The horizontal reference line is at approximately 4.1 miles—the number of miles I need to average per day to reach 1500 miles for the year.  The blue curve is a penalized B-spline function fit to the distances (all running and resting days).  It shows a smooth function of distance run per day.  When the curve is above the reference line, I am exceeding my goal.  Notice that the reference line and the penalized B-spline function would be misleading if the resting days had been excluded from the graph.

I wanted to display my total distance for the year along with the daily runs.    I needed two Y axes so that I could see daily runs on a 0 to over 25 mile scale and total distance on a 0 to 1500 mile scale. With one axis, the daily runs would be too compressed to provide information.  Total distance is displayed in the green step function with the right Y axis.  The diagonal reference line is a regression line fitting total miles as a function of time.   During some periods, the green step function is increasing faster than the average slope, and in some periods it is increasing at a slower rate.

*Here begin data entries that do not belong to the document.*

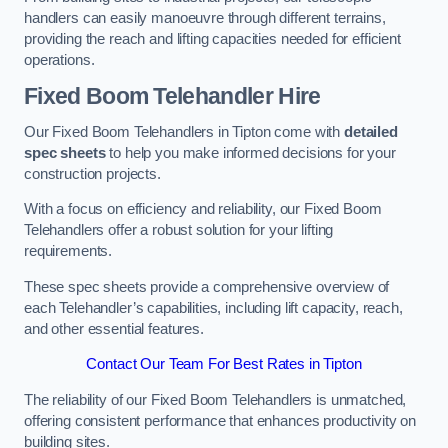
handlers can easily manoeuvre through different terrains,
providing the reach and lifting capacities needed for efficient
operations.
Fixed Boom Telehandler Hire
Our Fixed Boom Telehandlers in Tipton come with
detailed
spec sheets
to help you make informed decisions for your
construction projects.
With a focus on efficiency and reliability, our Fixed Boom
Telehandlers offer a robust solution for your lifting
requirements.
These spec sheets provide a comprehensive overview of
each Telehandler’s capabilities, including lift capacity, reach,
and other essential features.
Contact Our Team For Best Rates in Tipton
The reliability of our Fixed Boom Telehandlers is unmatched,
offering consistent performance that enhances productivity on
building sites.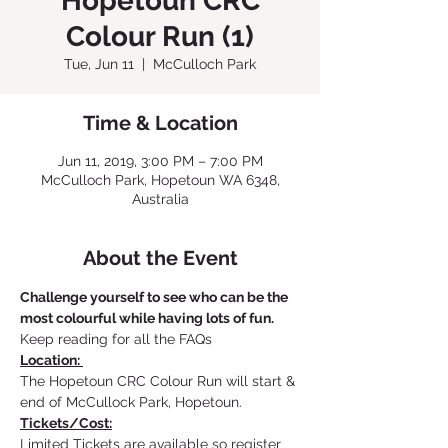
Hopetoun CRC
Colour Run (1)
Tue, Jun 11
  |  
McCulloch Park
Time & Location
Jun 11, 2019, 3:00 PM – 7:00 PM
McCulloch Park, Hopetoun WA 6348,
Australia
About the Event
Challenge yourself to see who can be the 
most colourful while having lots of fun.
Keep reading for all the FAQs
Location: 
The Hopetoun CRC Colour Run will start & 
end of McCullock Park, Hopetoun.
Tickets/Cost:
Limited Tickets are available so register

There is one additional component to the plot.  On November 9, I ran 27.36 miles fulfilling my goal of running a marathon.  That point is indicated with a star.  The final push to the marathon included 18, 20, 20, and 21.3 mile runs.  These were followed by a taper period ending with two 3.1 mile runs in the week preceding the marathon.  The short 3 mile days occurred when I dropped my car at the shop and ran into work.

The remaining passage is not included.